Sunday, February 9, 2014

The Internet's Message to Us, RLST 245

McLuhan states that "The medium is the message". This statement, which was profound at the time in which he stated it, was simply a suggestion that the capacity of a form of communication influenced the form of the message it communicated. Telephones at the time were influencing the way and types of things that were communicate from person to person through a variety of factors such as privacy, speed, and being exclusively audio.

But in the 21st century, "the medium is the message" becomes a baffling statement when applied to the internet, a means of communication that is nearly ubiquitous. The internet offers services that no other medium can. It allows us to have news, interpersonal communication, games, videos, shopping, storage, jobs, even crime, and so much more. But with a form of communication that is theoretically infinite in its capacity, how can it organize itself into a meaningful way?



The answer, of course, is Google.com. Google is chiefly a search engine, and a very good one with algorithms that customize itself to cater to each individual user, and even algorithms that often take into account error on the account of the user when attempting to find what the user wants. And if that were all Google were, it could be easy to see how McLuhan was right, since all information seems to be funneled through this efficient machine.

But at our present time, Google has expanded to become a platform for social networking, blogging, video sharing, file sharing, word processing, translating, academic journal database, smart phones, and the list goes on.

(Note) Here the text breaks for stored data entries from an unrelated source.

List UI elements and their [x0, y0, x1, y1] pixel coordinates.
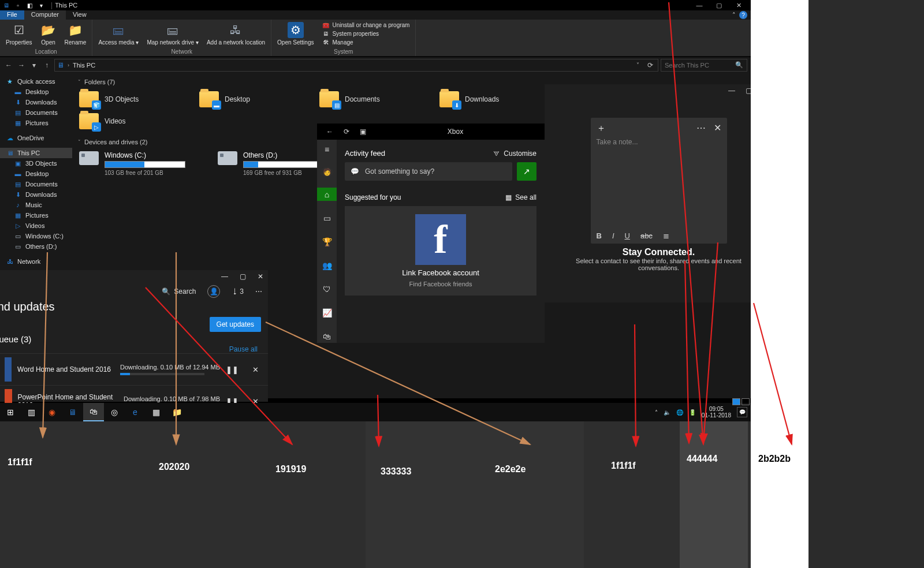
app-icon[interactable]: ◎ [104, 403, 125, 421]
underline-icon[interactable]: U [625, 231, 630, 240]
tree-pictures[interactable]: ▦Pictures [0, 118, 72, 128]
folder-tb-icon[interactable]: 📁 [166, 403, 187, 421]
tree-onedrive[interactable]: ☁OneDrive [0, 133, 72, 143]
minimize-button[interactable]: — [221, 272, 228, 281]
downloads-count[interactable]: ⭣3 [232, 287, 244, 296]
volume-icon[interactable]: 🔈 [664, 409, 670, 416]
share-button[interactable]: ↗ [517, 162, 536, 181]
minimize-button[interactable]: — [690, 0, 709, 10]
quick-access[interactable]: ★Quick access [0, 76, 72, 87]
tree-drive-c[interactable]: ▭Windows (C:) [0, 231, 72, 241]
close-button[interactable]: ✕ [258, 272, 263, 281]
xbox-back-icon[interactable]: ← [326, 128, 333, 136]
tree-pc-music[interactable]: ♪Music [0, 200, 72, 210]
trophy-icon[interactable]: 🏆 [317, 235, 337, 248]
history-dropdown[interactable]: ▾ [29, 60, 39, 70]
more-icon[interactable]: ⋯ [255, 287, 262, 296]
sticky-note[interactable]: ＋ ⋯ ✕ Take a note... B I U abc ≣ [591, 118, 727, 244]
refresh-button[interactable]: ⟳ [645, 60, 655, 70]
store-tb-icon[interactable]: 🛍 [83, 403, 104, 421]
add-note-icon[interactable]: ＋ [597, 122, 606, 134]
post-input[interactable]: 💬Got something to say? [345, 162, 512, 181]
pause-icon[interactable]: ❚❚ [226, 365, 239, 374]
people-icon[interactable]: 👥 [317, 259, 337, 272]
address-dropdown-icon[interactable]: ˅ [636, 62, 639, 68]
bold-icon[interactable]: B [597, 231, 602, 240]
tree-pc-videos[interactable]: ▷Videos [0, 221, 72, 231]
tree-documents[interactable]: ▤Documents [0, 107, 72, 118]
back-button[interactable]: ← [3, 60, 14, 70]
access-media-button[interactable]: 🖴Access media ▾ [95, 21, 142, 47]
cancel-icon[interactable]: ✕ [252, 365, 259, 374]
battery-icon[interactable]: 🔋 [689, 409, 696, 416]
maximize-button[interactable]: ▢ [240, 272, 246, 281]
folder-downloads[interactable]: ⬇Downloads [437, 89, 532, 110]
store-icon[interactable]: 🛍 [317, 330, 337, 343]
notifications-icon[interactable]: 💬 [737, 407, 747, 417]
home-icon[interactable]: ⌂ [317, 188, 337, 201]
drive-c[interactable]: Windows (C:) 103 GB free of 201 GB [77, 149, 192, 178]
ubuntu-icon[interactable]: ◉ [42, 403, 62, 421]
tree-thispc[interactable]: 🖥This PC [0, 148, 72, 158]
start-button[interactable]: ⊞ [0, 403, 21, 421]
get-updates-button[interactable]: Get updates [210, 317, 261, 332]
taskview-button[interactable]: ▥ [21, 403, 42, 421]
explorer-tb-icon[interactable]: 🖥 [62, 403, 83, 421]
app2-icon[interactable]: ▦ [146, 403, 166, 421]
customise-button[interactable]: ⩔Customise [493, 150, 536, 158]
folder-desktop[interactable]: ▬Desktop [197, 89, 292, 110]
maximize-button[interactable]: ▢ [709, 0, 729, 10]
map-drive-button[interactable]: 🖴Map network drive ▾ [143, 21, 202, 47]
folder-documents[interactable]: ▤Documents [317, 89, 412, 110]
store-titlebar[interactable]: — ▢ ✕ [0, 270, 268, 283]
tray-chevron-icon[interactable]: ˄ [655, 409, 658, 416]
shield-icon[interactable]: 🛡 [317, 282, 337, 296]
clock[interactable]: 09:05 01-11-2018 [702, 406, 731, 418]
account-icon[interactable]: 👤 [207, 285, 220, 298]
pause-all-link[interactable]: Pause all [0, 345, 268, 353]
minimize-button[interactable]: — [728, 87, 735, 95]
drive-d[interactable]: Others (D:) 169 GB free of 931 GB [215, 149, 331, 178]
manage-link[interactable]: 🛠Manage [322, 39, 409, 47]
people-titlebar[interactable]: — ▢ ✕ [545, 84, 773, 97]
see-all-button[interactable]: ▦See all [505, 193, 536, 201]
tree-downloads[interactable]: ⬇Downloads [0, 97, 72, 107]
note-close-icon[interactable]: ✕ [714, 122, 721, 134]
ribbon-collapse-icon[interactable]: ˄ [732, 12, 736, 19]
tree-pc-desktop[interactable]: ▬Desktop [0, 169, 72, 179]
folder-videos[interactable]: ▷Videos [77, 111, 172, 132]
open-settings-button[interactable]: ⚙Open Settings [274, 21, 317, 47]
sysprops-link[interactable]: 🖥System properties [322, 30, 409, 38]
chk-icon[interactable]: ◧ [25, 1, 33, 9]
facebook-card[interactable]: f Link Facebook account Find Facebook fr… [345, 206, 536, 296]
tree-pc-documents[interactable]: ▤Documents [0, 179, 72, 189]
view-list-icon[interactable] [742, 398, 750, 405]
explorer-titlebar[interactable]: 🖥 ▫ ◧ ▾ | This PC — ▢ ✕ [0, 0, 751, 10]
dropdown-icon[interactable]: ▾ [37, 1, 45, 9]
folder-3dobjects[interactable]: 🧊3D Objects [77, 89, 172, 110]
uninstall-link[interactable]: 🧰Uninstall or change a program [322, 21, 409, 29]
properties-button[interactable]: ☑Properties [2, 21, 36, 47]
tree-pc-pictures[interactable]: ▦Pictures [0, 210, 72, 221]
open-button[interactable]: 📂Open [37, 21, 60, 47]
tree-drive-d[interactable]: ▭Others (D:) [0, 241, 72, 252]
italic-icon[interactable]: I [612, 231, 614, 240]
tab-computer[interactable]: Computer [24, 10, 66, 20]
tree-network[interactable]: 🖧Network [0, 256, 72, 267]
tab-view[interactable]: View [66, 10, 94, 20]
up-button[interactable]: ↑ [42, 60, 52, 70]
doc-icon[interactable]: ▫ [14, 1, 22, 9]
screen-icon[interactable]: ▭ [317, 211, 337, 225]
close-button[interactable]: ✕ [729, 0, 748, 10]
store-search[interactable]: 🔍Search [162, 287, 196, 296]
tree-desktop[interactable]: ▬Desktop [0, 87, 72, 97]
avatar-icon[interactable]: 🧑 [320, 167, 334, 177]
add-location-button[interactable]: 🖧Add a network location [203, 21, 269, 47]
breadcrumb-chevron[interactable]: › [68, 62, 69, 68]
trend-icon[interactable]: 📈 [317, 306, 337, 319]
xbox-refresh-icon[interactable]: ⟳ [344, 128, 349, 136]
tree-3dobjects[interactable]: ▣3D Objects [0, 158, 72, 169]
forward-button[interactable]: → [16, 60, 27, 70]
search-icon[interactable]: 🔍 [735, 61, 743, 69]
hamburger-icon[interactable]: ≡ [317, 143, 337, 156]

It's tempting to say that Google has a monopoly on the internet, if such a thing were possible, but it continually drives forward true innovation that subtly changes and improves the way that we use the internet. And therein lies the challenge to McLuhan's statement. If the medium is infinite, then what's it's message to us? What limitations can it possibly present that can't be attributed to whatever service we use to access it? Here we can only assume that McLuhan would say that Google is the medium, because it literally shapes the way we search things and feeds us the results it thinks we want.

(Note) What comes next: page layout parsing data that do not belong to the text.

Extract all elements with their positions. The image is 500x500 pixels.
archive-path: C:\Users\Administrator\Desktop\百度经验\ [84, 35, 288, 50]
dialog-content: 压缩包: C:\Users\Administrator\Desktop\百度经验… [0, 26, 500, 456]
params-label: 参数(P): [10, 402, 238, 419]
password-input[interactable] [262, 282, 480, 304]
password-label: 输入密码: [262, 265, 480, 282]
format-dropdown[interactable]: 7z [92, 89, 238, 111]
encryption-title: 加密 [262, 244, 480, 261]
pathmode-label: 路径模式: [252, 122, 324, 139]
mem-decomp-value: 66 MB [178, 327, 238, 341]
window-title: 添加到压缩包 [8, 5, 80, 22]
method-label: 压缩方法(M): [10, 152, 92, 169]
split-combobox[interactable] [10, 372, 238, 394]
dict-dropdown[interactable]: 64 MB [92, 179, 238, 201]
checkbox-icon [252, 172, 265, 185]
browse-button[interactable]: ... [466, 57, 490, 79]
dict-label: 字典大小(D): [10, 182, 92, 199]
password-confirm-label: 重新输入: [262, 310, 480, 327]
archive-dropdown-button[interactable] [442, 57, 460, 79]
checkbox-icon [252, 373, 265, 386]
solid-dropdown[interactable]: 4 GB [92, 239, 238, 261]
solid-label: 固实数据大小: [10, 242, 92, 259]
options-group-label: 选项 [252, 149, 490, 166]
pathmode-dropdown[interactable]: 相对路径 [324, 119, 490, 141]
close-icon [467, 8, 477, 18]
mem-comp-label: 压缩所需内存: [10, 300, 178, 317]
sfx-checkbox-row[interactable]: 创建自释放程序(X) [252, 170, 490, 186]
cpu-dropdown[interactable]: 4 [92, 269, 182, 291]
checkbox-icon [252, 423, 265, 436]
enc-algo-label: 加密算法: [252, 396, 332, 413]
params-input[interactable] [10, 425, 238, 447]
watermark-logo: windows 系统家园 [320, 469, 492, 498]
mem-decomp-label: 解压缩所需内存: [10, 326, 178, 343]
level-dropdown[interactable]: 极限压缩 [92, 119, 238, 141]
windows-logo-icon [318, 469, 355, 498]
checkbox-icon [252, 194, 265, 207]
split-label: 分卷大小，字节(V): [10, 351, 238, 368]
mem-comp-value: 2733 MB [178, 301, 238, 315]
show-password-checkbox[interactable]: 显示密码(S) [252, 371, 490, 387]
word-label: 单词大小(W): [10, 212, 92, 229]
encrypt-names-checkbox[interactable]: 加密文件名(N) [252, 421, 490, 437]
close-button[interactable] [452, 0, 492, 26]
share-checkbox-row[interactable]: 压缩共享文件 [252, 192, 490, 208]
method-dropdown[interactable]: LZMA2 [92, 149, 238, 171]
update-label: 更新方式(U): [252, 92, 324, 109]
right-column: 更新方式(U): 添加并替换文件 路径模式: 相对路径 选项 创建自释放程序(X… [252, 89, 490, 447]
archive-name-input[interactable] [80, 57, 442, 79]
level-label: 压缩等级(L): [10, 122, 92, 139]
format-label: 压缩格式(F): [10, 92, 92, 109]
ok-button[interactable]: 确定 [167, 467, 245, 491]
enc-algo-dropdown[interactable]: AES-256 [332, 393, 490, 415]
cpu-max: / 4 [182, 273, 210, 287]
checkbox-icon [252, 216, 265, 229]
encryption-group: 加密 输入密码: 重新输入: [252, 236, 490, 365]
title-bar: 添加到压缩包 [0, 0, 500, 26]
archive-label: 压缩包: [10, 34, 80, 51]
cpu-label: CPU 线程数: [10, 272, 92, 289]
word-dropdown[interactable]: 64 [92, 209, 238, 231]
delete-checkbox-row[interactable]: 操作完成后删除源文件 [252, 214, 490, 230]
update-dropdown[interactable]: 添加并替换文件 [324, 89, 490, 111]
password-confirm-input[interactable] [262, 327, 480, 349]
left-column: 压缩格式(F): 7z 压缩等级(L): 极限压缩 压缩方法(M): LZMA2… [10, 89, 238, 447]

Even though the interface with the internet is the only thing finite, Google's taking a crack at changing that too. Google Glass is pushing us closer and closer to a cybernetic interface, which would free us from the limitations of computer screens and keyboards, computer mice, and touchscreens.



Perhaps the only message that the internet as a medium can tell us, besides that of infinity, is one of fragility. The most chilling example of this is in the video game Left 4 Dead. You play as a group of survivors during a zombie apocalypse. On the walls of safe-houses throughout the game, you find graffiti scrawled on the walls by other survivors, not unlike a news feed on Facebook. But on one of the walls, there is what I consider to be the most profound statement of all, one which struck me deeply and with a discomfort that that has stuck with me ever since.

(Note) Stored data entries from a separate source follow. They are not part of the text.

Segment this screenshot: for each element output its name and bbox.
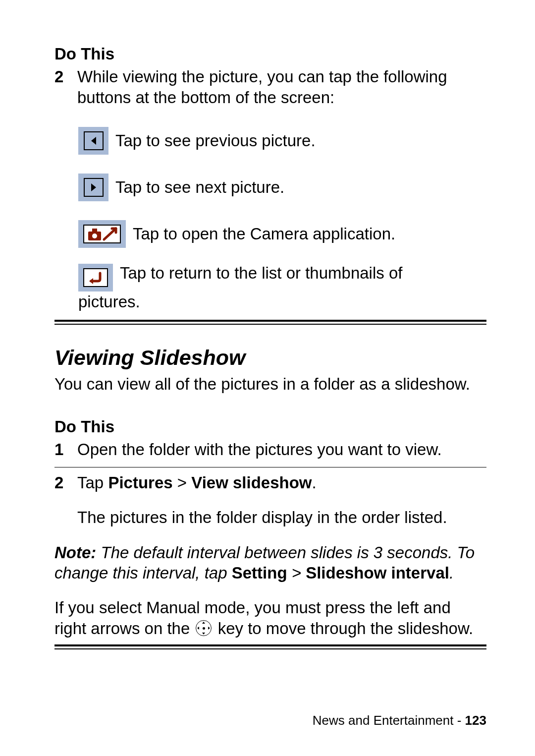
return-desc-line2: pictures. [78,291,486,312]
camera-row: Tap to open the Camera application. [78,220,486,248]
step-number: 1 [54,439,77,460]
next-picture-row: Tap to see next picture. [78,174,486,201]
page-footer: News and Entertainment - 123 [313,713,486,728]
step-number: 2 [54,66,77,87]
note-setting-label: Setting [232,564,287,582]
step-2-row: 2 While viewing the picture, you can tap… [54,66,486,108]
step2-pictures-label: Pictures [108,473,172,492]
slideshow-step-1: 1 Open the folder with the pictures you … [54,439,486,460]
footer-section: News and Entertainment - [313,713,465,728]
prev-picture-row: Tap to see previous picture. [78,127,486,155]
step-number: 2 [54,472,77,493]
next-picture-icon [78,174,108,201]
step2-followup: The pictures in the folder display in th… [77,507,486,528]
prev-picture-desc: Tap to see previous picture. [115,131,316,150]
step-text: Open the folder with the pictures you wa… [77,439,486,460]
footer-page-number: 123 [465,713,486,728]
camera-icon [78,220,126,248]
step-divider [54,467,486,467]
note-suffix: . [449,564,454,582]
viewing-slideshow-title: Viewing Slideshow [54,346,486,370]
svg-rect-1 [92,229,97,233]
section-divider-2 [54,644,486,649]
return-icon [78,264,113,291]
note-gt: > [287,564,306,582]
note-slideshow-interval-label: Slideshow interval [306,564,449,582]
viewing-slideshow-intro: You can view all of the pictures in a fo… [54,375,486,394]
step2-view-slideshow-label: View slideshow [191,473,312,492]
manual-post: key to move through the slideshow. [213,619,473,638]
step-text: Tap Pictures > View slideshow. [77,472,486,493]
step2-gt: > [173,473,192,492]
return-desc-line1: Tap to return to the list or thumbnails … [120,264,402,283]
section-divider-1 [54,320,486,325]
step2-prefix: Tap [77,473,108,492]
note-label: Note: [54,543,96,562]
navigation-key-icon [196,620,212,636]
step-text: While viewing the picture, you can tap t… [77,66,486,108]
manual-mode-text: If you select Manual mode, you must pres… [54,597,486,640]
next-picture-desc: Tap to see next picture. [115,178,284,197]
svg-point-2 [92,233,97,238]
camera-desc: Tap to open the Camera application. [133,225,395,243]
do-this-heading-2: Do This [54,417,486,436]
return-row: Tap to return to the list or thumbnails … [78,264,486,291]
do-this-heading-1: Do This [54,45,486,63]
previous-picture-icon [78,127,108,155]
slideshow-note: Note: The default interval between slide… [54,542,486,583]
step2-suffix: . [312,473,317,492]
slideshow-step-2: 2 Tap Pictures > View slideshow. [54,472,486,493]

The internet is a medium is powered by computers, but it's maintained by people and relies on those people to create and organize the content. We often think of the internet as an autonomous entity, something that is all knowing, all powerful, and not entirely filled with porn, but the truth is that the internet is people, and if society as we know it were ever to collapse, the internet would go with it.

1 comment:

  1. I like that final message about the Internet. I wonder sometimes if the NSA spying revelations won't someday mark the end of the Internet as we knew it. On your earlier comment on the Internet as a medium, and how that concept ceases to make sense since it contains so many mediums. I would argue that the Internet does take in lots of mediums, but it remakes them in the process. The novel, for example, took in poetry and even travel and other non-fiction forms (Moby Dick), but they all came together as a novel. The Internet contains books and films and lots of stuff, but it functions as a continuous medium, which makes the experience of reading/viewing less continuous and more fragmented. Which is OK by me, but still different.